Grundsätzlich seien jedoch „No shows“ aber auch im Jahreszeiten Grill und im Nikkei Nine, den anderen gastronomischen Angeboten des Luxushotels, kein großes Thema, so Sprecherin Julia Burmeister. „Unser Gefühl ist eher, dass die Verbindlichkeit nach Corona zugenommen hat. Unsere Gäste, die wir fürs Haerlin aber beispielsweise auch noch mal an ihre Reservierung erinnern, sagen doch sehr zuverlässig ab, sollten sie verhindert sein.“

Rive in Hamburg: Gebühr fürs Nicht-Erscheinen an "sensiblen Tagen"
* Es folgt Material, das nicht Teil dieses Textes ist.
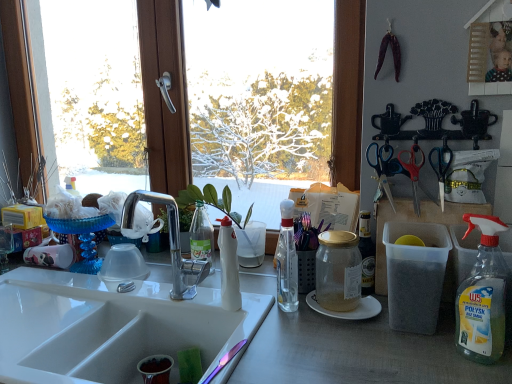 Where is `vacant position to the left of clear plastic bottle at right, the fourth bottle when ordered from left to right`? Image resolution: width=512 pixels, height=384 pixels. vacant position to the left of clear plastic bottle at right, the fourth bottle when ordered from left to right is located at coordinates click(x=404, y=355). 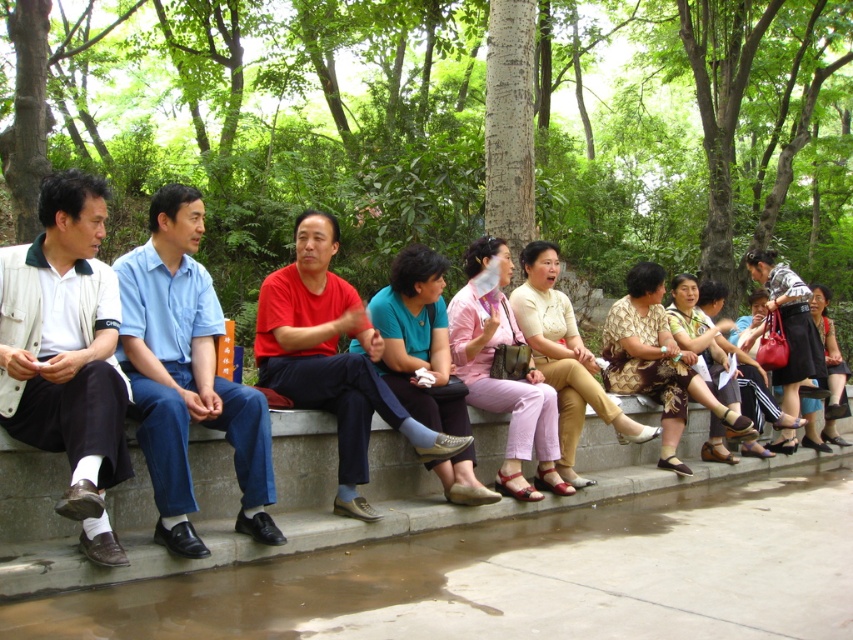 You are a photographer trying to capture a candid shot of the light beige jacket at left and the blue cotton shirt at center. Your camera has a minimum focus distance of 45 centimeters. Can you focus on both subjects simultaneously without moving the camera?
Yvonne Tschebull, die mit ihrem Mann sowohl im Levantehaus das wohl bekannteste österreichische Restaurant der Stadt sowie das Rive an der Elbe betreibt, erhebt zumindest im zweiten Laden an „sensiblen Tagen“, also freitags und sonnabends, seit anderthalb Jahren eine „No show“-Gebühr von 50 Euro pro Gast. „Das führt zu spürbar mehr Disziplin“, sagt die erfahrene Gastronomin. „Es ist sonst einfach ärgerlich, wenn man einen Tisch, den man schon dreimal hätte vergeben können, freihält für Gäste, die nie erscheinen.“

Im Tschebull gebe es diese Gebühr noch nicht – das habe mit dem Standort zu tun. „Im Levantehaus haben wir immer Gäste, die nach dem Shopping noch spontan und ohne Reservierung auf ein Schnitzel reinschauen wollen. Im Rive fehlt uns diese Laufkundschaft komplett, da kommt nach 20 Uhr niemand mehr.“

Restaurant Hamburg: Gänse im Lenz nur noch gegen Vorkasse?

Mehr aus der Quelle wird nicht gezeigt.